Error details:

SECURITY_CONSOLE: vdom copy error: invalid value (reason:none)
__add_reference_core: soid=2492, mobj=sys_zone.interface, tunnel_name fail.
add 1 fail references back to pending list
__add_reference_core: soid=2492, mobj=sys_zone.interface, tunnel_name fail.
> add reference fail: command(set system zone.vpnmgr_tunnel_namehub2spoke:interface tunnel_name) detail(datasrc invalid)
SECURITY_CONSOLE: post_vdom copy error::(errcode)131 - datasrc invalid. object: system zone.vpnmgr_tunnel_namehub2spoke:interface. detail: tunnel_name. solution: datasrc invalid (reason:none)

Analysis and solution:

1. Initial Steps: Obtain detailed debug logs and screenshots of the error to ascertain the exact nature of the problem.

2. Identify the Root Cause: In the example above, debug logs reveal that there's an issue with a specific tunnel interface (tunnel_name) concerning the VPN manager.

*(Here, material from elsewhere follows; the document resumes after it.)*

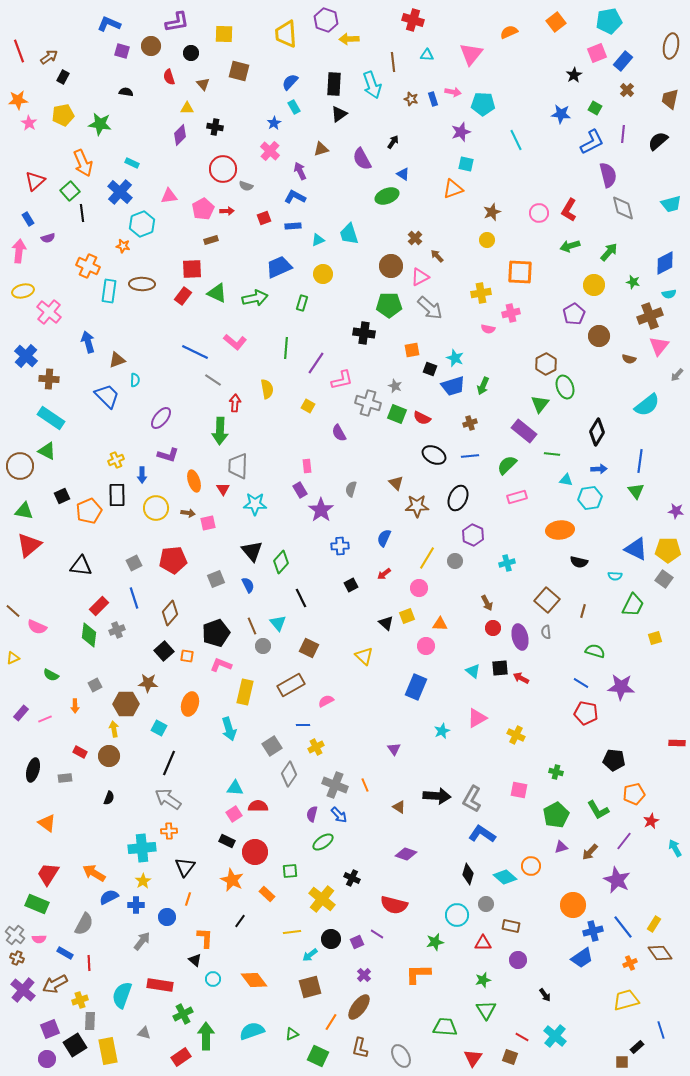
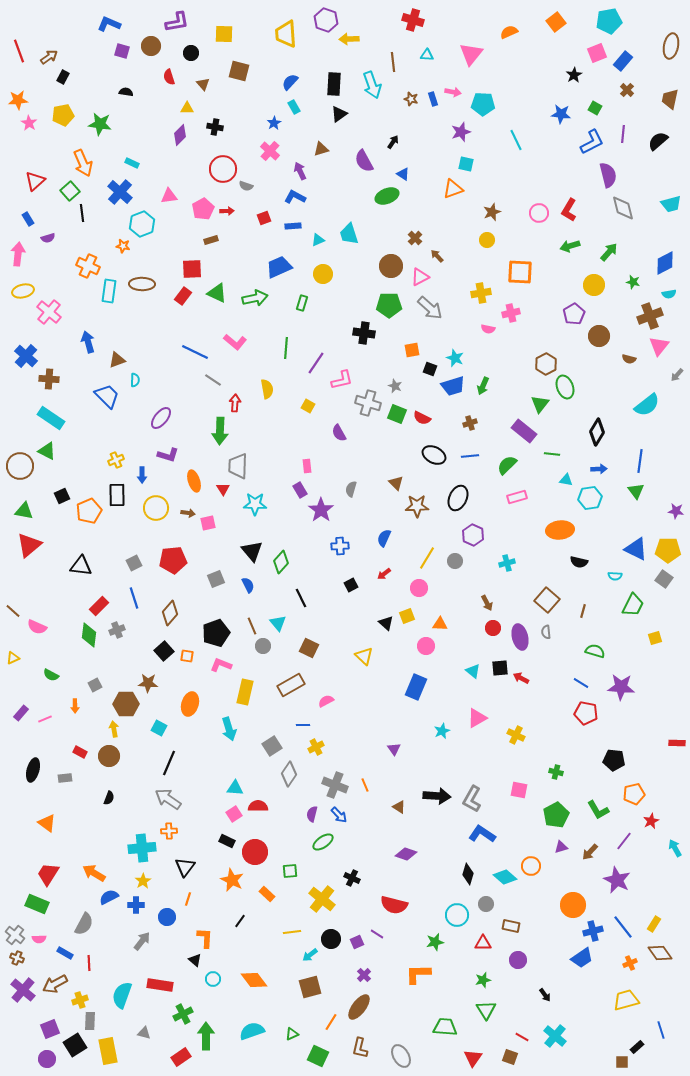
purple semicircle at (362, 159): moved 2 px right, 2 px down
pink arrow at (19, 251): moved 1 px left, 3 px down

3. Offline Firewall Challenge: Further analysis indicates that an offline firewall within the VPN community might be causing this error. The offline status of this firewall seems to be preventing a successful policy package push.

4. Resolution Steps:

   • To address this, remove the offline firewall from the VPN community.
   • Retry pushing the policy package.

5. Follow-up: Ensure that the policy package push is now successful without any errors. If any other anomalies arise, consider exploring them separately.

Recommendation: Always ensure that all firewalls within a VPN community are active and online. If any firewalls are to be taken offline or are temporarily unavailable, it is best practice to temporarily remove them from the VPN community before making any changes or pushing policy packages.